“Spread over us the sukka of Your peace.” — From the Evening Service
It’s hard to publish a Jewish newspaper during the month of Tishrei, with all of the office closings for holidays. But enough kvetching. We are coming up on Sukkot, Zman Simchateinu, the Season of Our Rejoicing, so we should be uplifted.
Jews rejoice in the sukka, a temporary structure with a thatched roof, recalling the tents that our ancestors dwelled in during their wanderings in the wilderness. The sukka also evokes the transitory nature of our existence. We, a famously wandering people, are always busy creating sturdy homes and other monuments to an illusory permanence. Actually, we are on this planet for a very short time, in the cosmic scheme of things.

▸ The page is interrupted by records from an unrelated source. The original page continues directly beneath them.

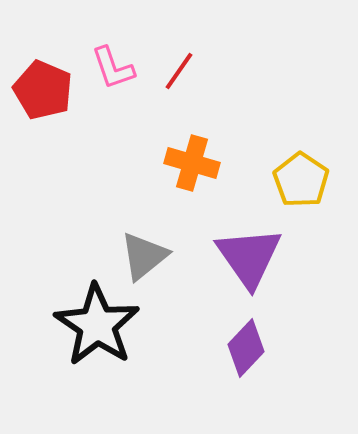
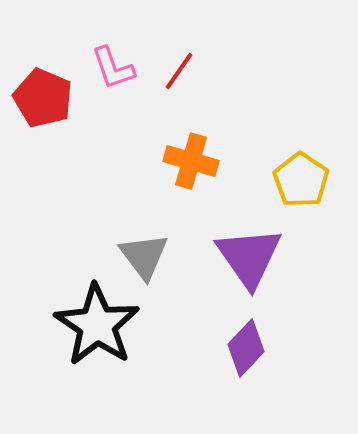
red pentagon: moved 8 px down
orange cross: moved 1 px left, 2 px up
gray triangle: rotated 28 degrees counterclockwise
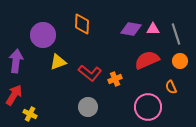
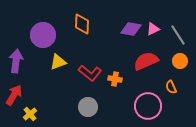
pink triangle: rotated 24 degrees counterclockwise
gray line: moved 2 px right, 1 px down; rotated 15 degrees counterclockwise
red semicircle: moved 1 px left, 1 px down
orange cross: rotated 32 degrees clockwise
pink circle: moved 1 px up
yellow cross: rotated 24 degrees clockwise
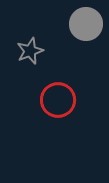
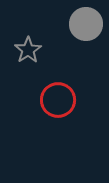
gray star: moved 2 px left, 1 px up; rotated 12 degrees counterclockwise
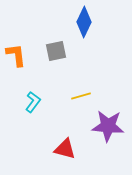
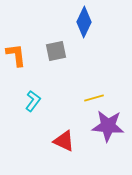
yellow line: moved 13 px right, 2 px down
cyan L-shape: moved 1 px up
red triangle: moved 1 px left, 8 px up; rotated 10 degrees clockwise
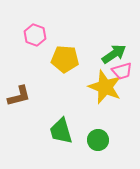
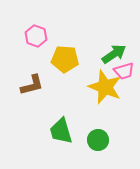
pink hexagon: moved 1 px right, 1 px down
pink trapezoid: moved 2 px right
brown L-shape: moved 13 px right, 11 px up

Some of the Sukkot rituals have always reminded me of rituals I have witnessed in my visits to American Indian lands across North America. Davening with the lulav (fronds) and etrog (citron) involves bowing to the four directions and to the sky and earth, as the Indians do in some rituals. There is even a prayer for rain on Shemini Atzeret, the eighth day of the festival.
A rabbinical student, Rachel Barenblat, writes in a wonderful blog, the Velveteen Rabbi, about Sukkot, and other aspects of Judaism. Regarding the coming holiday, she writes about spending the day in her sukka, davening:
During evening prayer there’s an extra blessing added — extra because it doesn’t appear in morning or afternoon prayer — which asks God to shelter us through the coming night. We pray… ufros aleinu sukkat shlomecha, ‘spread over us the sukkah of Your peace.’
Of course, a sukkah is by definition permeable. The safety and comfort we seek as night begins isn’t the comfort of armored gates and locked-down windows. This is a peace that’s open to the changing sky, and to the sounds of crickets and cicadas playing their end-of-summer tune. A peace that knows the heady scent of new-mown grass, and the spiciness of woodsmoke.
The word shalom comes from a root which means wholeness, completeness. What we’re asking for in this prayer is to be made whole, to find our whole selves sheltered by the Infinite. This shelter is real, but it’s permeable. Our wholeness is possible only when we embrace fragility. It’s a paradox: protection comes when we embrace humility, not strength. The way to be safe is to open our hearts.
We are living in fraught times in the United States, trying to navigate the steep economic downturn, two foreign wars and a political climate that is tilting towards incivility. On the political right, the drumbeat has been about demonizing immigrants and Muslims. In the weeks before the civic commemorations of the Sept. 11 terrorist attacks, we have witnessed clamor in the press and blogosphere about the so-called Ground Zero mosque. In one of the incredible events that happen only in America, Terry Jones, a preacher with a tiny flock and an animus against Islam, threatened to burn copies of the Koran, the Muslim holy book, and he became notorious around the world. His stunt sparked riots in Afghanistan and Indonesia; several people were killed.
Jews from different groups and streams have organized to combat the anti-Muslim bigotry roiling our society (see story on Page 5). And I was gratified by the words of both President Obama and Rep. Keith Ellison affirming that our nation is based on religious freedom and tolerance. Ellison (who was endorsed by the American Jewish World when he first ran for the U.S. House in 2006) spoke at a Sept. 11 vigil near the site of the proposed Islamic community center, which is two blocks from Ground Zero.
Addressing around 1,500 supporters of the project known as Park51, Ellison said, according to the Star Tribune: “The whole world is watching you. You emphatically say we are together, and we can’t be torn apart based on religion.”
As the first Muslim ever elected to Congress, Ellison generally has refrained from putting himself forward as a spokesman for his religious community. In what the newspaper noted was something of a departure, Ellison was a keynote speaker at the vigil of supporters of the proposed New York City mosque.
“This series of events has given me a new shot and a renewed commitment to make sure America’s doors stay open, and we won’t ever say we have somebody we want to throw under the bus,” Ellison told the Star Tribune. “Not the Japanese, not the Catholics, not the Jews, and now not the Muslims. We’re not going to do that. We’re going to stay a country that prizes its diversity.”
In Sukkot, we welcome the stranger into our sukka, which is open to the elements and cannot survive a strong wind. In this holiday, and in the coming year, I hope that we can dare to be more openhearted as we confront daunting social problems. We have been the strangers in a strange land, in various times and places. We should remember that Jews have been the victims of oppression, and that it is a betrayal of our history and our prophetic tradition to oppress others.
G’mar Chatima Tova! Chag Sukkot Sameach!